The door opened with a terrific screech. A dwarf stood near the entrance with a truculence that Sonny had never encountered. He wore a red uniform with bandoliers and a cartridge belt, and had a Luger under that belt. “Madame Marlun isn’t here,” the dwarf snarled, half in English, half in French. He had a beautiful mouth, despite the venom that he spat.
“I’m Pierre,” he said. “Le Sph
inx is not open for business, not in such disastrous times. You can see for yourselves, every girl is gone. And Madame is indisposed. I doubt she’ll ever be back.”
The bar and the sofas in the salon had been covered with drop cloths. There were frescos on the wall of pharaohs wearing black masks. That was the only mark of opulence at Le Sphinx. Sonny had to step on shards of glass strewn everywhere, like a macabre minefield.
“I’m here to see the baron,” he said.
The dwarf smiled. “Is he expecting you?”
“That doesn’t really matter. I have official documents.”
“But it might matter to him,” the dwarf said. “Come with me—both of you.”

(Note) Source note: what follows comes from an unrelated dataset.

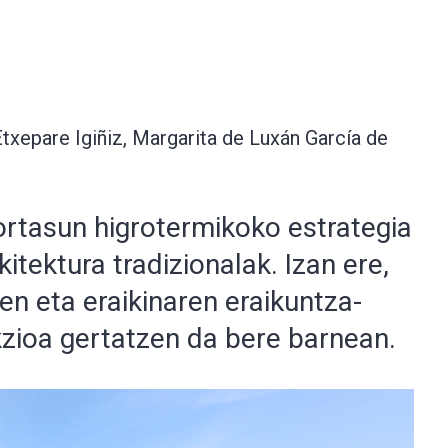
txepare Igiñiz, Margarita de Luxán García de
ortasun higrotermikoko estrategia
itektura tradizionalak. Izan ere,
en eta eraikinaren eraikuntza-
kzioa gertatzen da bere barnean.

They followed the dwarf behind a red curtain, went through a curious maze lit with a pink light—Sonny couldn’t have retraced his steps. This truculent dwarf had led him into a labyrinth. They entered a darkened room. The dwarf himself screwed a bulb into a socket, and Sonny found himself in the company of another militia, like Papa’s Irregulars. But these Irregulars were all poules.
The dwarf had lied to him. Le Sphinx’s girls hadn’t disappeared from the premises. They stood around a golden chair, carrying every sort of armament. One of them kneeled in front of a bazooka that could have knocked Sonny and the corporal through the Sphinx’s front wall.

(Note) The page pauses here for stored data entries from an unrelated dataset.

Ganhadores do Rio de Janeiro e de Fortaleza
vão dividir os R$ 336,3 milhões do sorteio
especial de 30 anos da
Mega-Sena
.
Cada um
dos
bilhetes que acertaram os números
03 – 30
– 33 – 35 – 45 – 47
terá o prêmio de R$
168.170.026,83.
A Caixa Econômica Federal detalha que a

The baron de Boeldieu sat on his golden chair with his legs crossed. This wasn’t his office; it was his throne room. He was much younger than Sonny had imagined—in his mid-thirties perhaps. He had a singularly handsome face, with an aquiline nose, high cheeks, and purplish eyes in the dim light of the dwarf’s bulb. He was wearing a silk shirt, a foulard, and a velvet suit, like some maquereau, or master pimp.
Sonny introduced himself, “Sergeant Salinger, CIC…. Boeldieu, Papa sends his regards.”
“But that’s not why you’re here,” the baron said in a silken voice; his English didn’t have the slightest hint of a foreign accent. “And who’s this boy?”